Almighty God, do thou send a plentiful rain upon thine inheritance, and make this people rejoice with great joy. Do thou nourish us and comfort us with the bread of heaven, and with all the tender solaces of thine heart. Our life is in thine hand and not in our own, our days thou dost number, and our appointments thou dost make, yea, the day of our birth and the day of our death are both set down in the book which is open before thee. Thou hast assured us of thy presence, if we cry for it mightily through Jesus Christ our Priest and Saviour; for thy presence we do now cry, yea, our whole heart gathers itself up into one vehement desire that we might know where to find thee, that we might come into thy presence, that thou mightest dwell with us, and abide with us, and bear dominion over our whole life. This is our prayer, and to it thou hast but one answer: thy reply is an answer of love, thou wilt not deny the request of the heart that begs thy presence, through all the wondrous ministry of the Cross.

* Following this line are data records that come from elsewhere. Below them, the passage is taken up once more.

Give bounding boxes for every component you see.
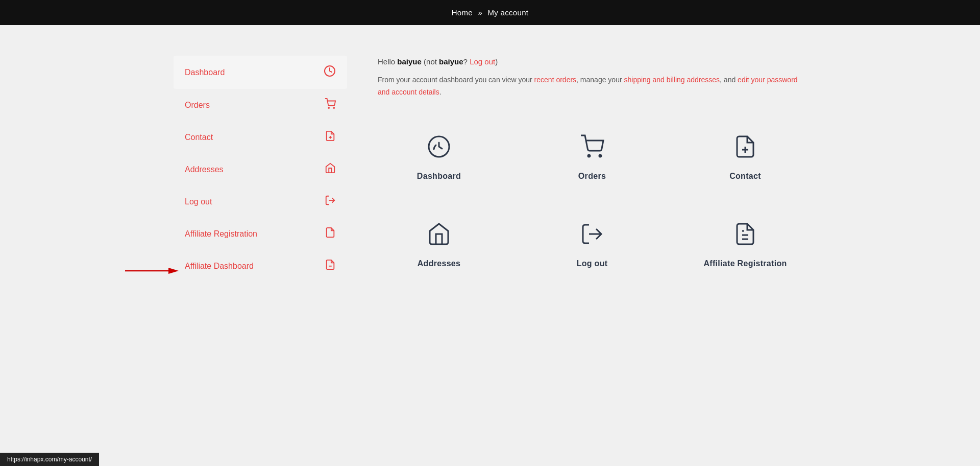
page-wrapper: Dashboard Orders Contact Addresses Log o [133, 25, 847, 313]
grid-item-orders[interactable]: Orders [531, 124, 653, 191]
sidebar-label-logout: Log out [185, 197, 212, 206]
sidebar-label-orders: Orders [185, 101, 210, 110]
recent-orders-link[interactable]: recent orders [534, 76, 576, 84]
sidebar-icon-affiliate-reg [325, 227, 336, 241]
sidebar-item-orders[interactable]: Orders [174, 89, 347, 121]
top-nav: Home » My account [0, 0, 980, 25]
sidebar-label-dashboard: Dashboard [185, 68, 225, 77]
main-content: Hello baiyue (not baiyue? Log out) From … [378, 56, 806, 282]
status-url: https://inhapx.com/my-account/ [7, 456, 92, 463]
grid-label-affiliate-reg: Affiliate Registration [703, 259, 787, 268]
grid-label-dashboard: Dashboard [417, 172, 461, 181]
greeting-text: Hello baiyue (not baiyue? Log out) [378, 56, 806, 68]
grid-icon-addresses [427, 222, 451, 251]
svg-marker-7 [168, 268, 179, 274]
greeting-username: baiyue [397, 57, 422, 66]
grid-icon-logout [580, 222, 604, 251]
description-text: From your account dashboard you can view… [378, 74, 806, 99]
grid-item-dashboard[interactable]: Dashboard [378, 124, 500, 191]
greeting-not-username: baiyue [439, 57, 463, 66]
svg-point-2 [333, 107, 334, 108]
red-arrow-annotation [122, 255, 179, 278]
status-bar: https://inhapx.com/my-account/ [0, 453, 99, 466]
grid-label-addresses: Addresses [418, 259, 461, 268]
svg-point-11 [599, 155, 601, 157]
logout-link[interactable]: Log out [470, 57, 495, 66]
nav-account[interactable]: My account [488, 8, 529, 17]
grid-icon-dashboard [427, 134, 451, 164]
nav-home[interactable]: Home [452, 8, 473, 17]
sidebar-label-affiliate-reg: Affiliate Registration [185, 229, 257, 239]
sidebar: Dashboard Orders Contact Addresses Log o [174, 56, 347, 282]
grid-item-affiliate-reg[interactable]: Affiliate Registration [684, 212, 806, 278]
sidebar-label-contact: Contact [185, 133, 213, 142]
grid-item-contact[interactable]: Contact [684, 124, 806, 191]
dashboard-grid: Dashboard Orders Contact [378, 124, 806, 278]
sidebar-label-addresses: Addresses [185, 165, 224, 174]
sidebar-icon-logout [325, 195, 336, 208]
nav-separator: » [478, 8, 482, 17]
grid-icon-affiliate-reg [733, 222, 757, 251]
svg-point-10 [588, 155, 590, 157]
sidebar-item-addresses[interactable]: Addresses [174, 153, 347, 185]
sidebar-item-logout[interactable]: Log out [174, 185, 347, 218]
grid-label-orders: Orders [578, 172, 606, 181]
grid-icon-contact [733, 134, 757, 164]
sidebar-item-contact[interactable]: Contact [174, 121, 347, 153]
sidebar-icon-orders [325, 98, 336, 112]
svg-point-1 [328, 107, 329, 108]
sidebar-item-dashboard[interactable]: Dashboard [174, 56, 347, 89]
sidebar-icon-contact [325, 130, 336, 144]
shipping-billing-link[interactable]: shipping and billing addresses [624, 76, 720, 84]
password-account-link[interactable]: edit your password and account details [378, 76, 798, 96]
grid-icon-orders [580, 134, 604, 164]
sidebar-icon-dashboard [324, 65, 336, 80]
grid-item-addresses[interactable]: Addresses [378, 212, 500, 278]
sidebar-icon-affiliate-dashboard [325, 259, 336, 273]
grid-label-logout: Log out [577, 259, 608, 268]
sidebar-item-affiliate-reg[interactable]: Affiliate Registration [174, 218, 347, 250]
grid-label-contact: Contact [729, 172, 761, 181]
grid-item-logout[interactable]: Log out [531, 212, 653, 278]
sidebar-label-affiliate-dashboard: Affiliate Dashboard [185, 262, 254, 271]
sidebar-item-affiliate-dashboard[interactable]: Affiliate Dashboard [174, 250, 347, 282]
sidebar-icon-addresses [325, 162, 336, 176]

Thou hast kept us and not we ourselves; thou hast lighted our lamp, and the strong wind has not blown it out; thou hast established us in sureness, and behold the storm has vanished and we are still alive. It is because the good hand of the Lord our God is upon us that we are continued unto this day with root unshaken and branch unbroken, and with all the spring light pouring its tender blessing upon us, every beam a prophecy and every ray a blessing. We are in thine house now to eat and to drink according to the abundance of thine own welcome; we bring our hunger and our thirst where they can alone be satisfied. In our Father's house there is bread enough and to spare, and as for the river of God it is full of water, and if a man drink thereof he shall thirst no more. Whilst we are in thine house may the light fill our life, may the love of the cross burn in our hearts, may the infinite work of thy Son our Saviour disclose unto us all the beauteousness and all the sufficiency which he intended it to disclose. May our hearts glow with a new ardour, may our spirits rise with still higher and purer aspiration, may our heart go out after the Living One in cries of distress and yet of hope, until thou dost come to every heart amongst us, and make it thy chosen dwelling-place.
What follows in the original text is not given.